Bring your own delegation token

Instead of creating a proxy user and giving it access to HDFS for use with doAs, you can give Vertica a Hadoop delegation token to use.

Instead of creating a proxy user and giving it access to HDFS for use with doAs, you can give Vertica a Hadoop delegation token to use. You must obtain this delegation token from the Hadoop name node. In this model, security is handled entirely on the Hadoop side, with Vertica just passing along a token. Vertica may or may not be Kerberized.

A typical workflow is:

  • In an ETL front end, a user submits a query.

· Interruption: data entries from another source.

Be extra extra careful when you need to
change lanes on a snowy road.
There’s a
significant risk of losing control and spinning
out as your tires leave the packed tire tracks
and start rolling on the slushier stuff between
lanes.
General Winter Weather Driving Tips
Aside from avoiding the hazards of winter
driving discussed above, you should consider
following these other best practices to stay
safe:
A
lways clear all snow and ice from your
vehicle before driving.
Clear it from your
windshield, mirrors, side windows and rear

  • The ETL system uses authentication and authorization services to verify that the user has sufficient permission to run the query.

  • The ETL system requests a delegation token for the user from the name node.

  • The ETL system makes a client connection to Vertica, sets the delegation token for the session, and runs the query.

When using a delegation token, clients can connect as any Vertica user. No proxy user is required.

In the following illustration, Bob has a Hadoop-issued delegation token. He connects to Vertica and Vertica uses that delegation token to access files in HDFS.

Session configuration

Set the HadoopImpersonationConfig session parameter to specify the delegation token and HDFS cluster. Vertica will access HDFS using that delegation token until the session ends, the token expires, or you change the parameter.

The value of this session parameter is a collection of JSON objects. Each object specifies a delegation token ("token") in WebHDFS format and an HDFS name service or name node. HadoopImpersonationConfig format describes the full JSON syntax.

The following example shows access on behalf of two different users. The users "stephanie" and "bob" are Hadoop users, not Vertica users. "dbuser1" is a Vertica user with no special privileges.

$ vsql -U dbuser1

=> ALTER SESSION SET
   HadoopImpersonationConfig ='[{"authority":"hadoop1:50070","token":"JAAGZGJldGwxBmRiZXRsMQCKAWDXJgB9igFg-zKEfY4gao4BmhSJYtXiWqrhBHbbUn4VScNg58HWQxJXRUJIREZTIGRlbGVnYXRpb24RMTAuMjAuMTAwLjU0OjgwMjA"}]';
=> COPY nation FROM 'webhdfs:///user/stephanie/nation.dat';

=> ALTER SESSION SET
   HadoopImpersonationConfig ='[{"authority":"hadoop1:50070","token":"HgADdG9tA3RvbQCKAWDXJgAoigFg-zKEKI4gaI4BmhRoOUpq_jPxrVhZ1NSMnodAQnhUthJXRUJIREZTIGRlbGVnYXRpb24RMTAuMjAuMTAwLjU0OjgwMjA"}]';
=> COPY nation FROM 'webhdfs:///user/bob/nation.dat';

You can use the WebHDFS REST API to get delegation tokens:

$ curl -s --noproxy "*" --negotiate -u: -X GET "http://hadoop1:50070/webhdfs/v1/?op=GETDELEGATIONTOKEN"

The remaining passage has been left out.